* _ABOUT THIS TASK_
The records follow. Copy each one exactly.

* _DATA LISTING_

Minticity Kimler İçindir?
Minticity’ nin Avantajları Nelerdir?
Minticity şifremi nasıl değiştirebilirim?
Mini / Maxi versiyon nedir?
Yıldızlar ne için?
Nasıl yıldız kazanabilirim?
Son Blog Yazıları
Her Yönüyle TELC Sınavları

* _ANSWER AREA_
Minticity Kimler İçindir?
Minticity’ nin Avantajları Nelerdir?
Minticity şifremi nasıl değiştirebilirim?
Mini / Maxi versiyon nedir?
Yıldızlar ne için?
Nasıl yıldız kazanabilirim?
Son Blog Yazıları
Her Yönüyle TELC Sınavları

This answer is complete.